Abstract

In this provocative book, Pauline Schloesser relies on a theory of racial patriarchy to explain the roots of white and male supremacy in the early United States. This racial patriarchy established a pecking order of whites and people of color as well as of men and women during the early national period. Schloesser focuses her study on the position of white women and argues that they held a unique place in this racial and gender hierarchy. She describes the fair sex ideology that praised white women for their whiteness at the same time that it subjugated them due to their sex. Her work examines how institutions in early America, including schools, slavery, and churches, helped to promote fair sex ideology as a means of reinforcing racial patriarchy. Schloesser investigates how prominent white female thinkers in early America contended with fair sex ideology and racial patriarchy by focusing on Mercy Otis Warren, Abigail Smith Adams, and Judith Sargent Murray.
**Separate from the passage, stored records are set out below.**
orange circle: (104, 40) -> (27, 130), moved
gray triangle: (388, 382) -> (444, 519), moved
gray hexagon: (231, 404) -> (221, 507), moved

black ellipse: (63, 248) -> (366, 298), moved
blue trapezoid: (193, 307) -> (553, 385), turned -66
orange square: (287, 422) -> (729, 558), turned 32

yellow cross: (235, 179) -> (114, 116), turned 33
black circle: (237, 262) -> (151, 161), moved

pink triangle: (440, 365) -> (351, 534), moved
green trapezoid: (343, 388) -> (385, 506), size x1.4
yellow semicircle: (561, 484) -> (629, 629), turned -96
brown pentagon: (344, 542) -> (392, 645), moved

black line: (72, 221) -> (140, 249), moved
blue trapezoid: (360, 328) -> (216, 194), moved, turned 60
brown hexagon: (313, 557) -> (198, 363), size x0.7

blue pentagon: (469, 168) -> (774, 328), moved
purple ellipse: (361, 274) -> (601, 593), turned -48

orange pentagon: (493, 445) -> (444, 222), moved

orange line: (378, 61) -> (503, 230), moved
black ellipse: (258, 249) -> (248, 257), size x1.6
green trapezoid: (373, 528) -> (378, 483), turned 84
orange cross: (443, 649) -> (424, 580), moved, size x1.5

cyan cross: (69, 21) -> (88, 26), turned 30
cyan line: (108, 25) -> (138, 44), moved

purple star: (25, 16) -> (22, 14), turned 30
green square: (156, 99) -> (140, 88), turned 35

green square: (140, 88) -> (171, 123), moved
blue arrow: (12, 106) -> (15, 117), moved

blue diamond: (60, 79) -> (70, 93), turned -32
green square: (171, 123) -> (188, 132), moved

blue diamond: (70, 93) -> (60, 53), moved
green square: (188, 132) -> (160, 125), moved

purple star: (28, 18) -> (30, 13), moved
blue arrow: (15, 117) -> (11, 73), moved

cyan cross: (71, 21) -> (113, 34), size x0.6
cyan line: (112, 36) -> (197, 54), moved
While her approach is narrow, Schloesser skillfully uses that strategy to test her theory. She concludes that fair sex ideology reinforced gender and racial hierarchy because white women received a limited political voice, some power in their families, and partial access to property due to their sex and race. As a result, white women consented to racial patriarchy even though it placed them lower in the hierarchy than white men. According to Schloesser, women initially balked at gender inequalities but did not go the extra step to viewing racial discrimination as equally unjust. She argues that each of the three women agreed to racial hierarchy more easily than to gender hierarchy and that this acceptance ultimately led them to condone racial patriarchy.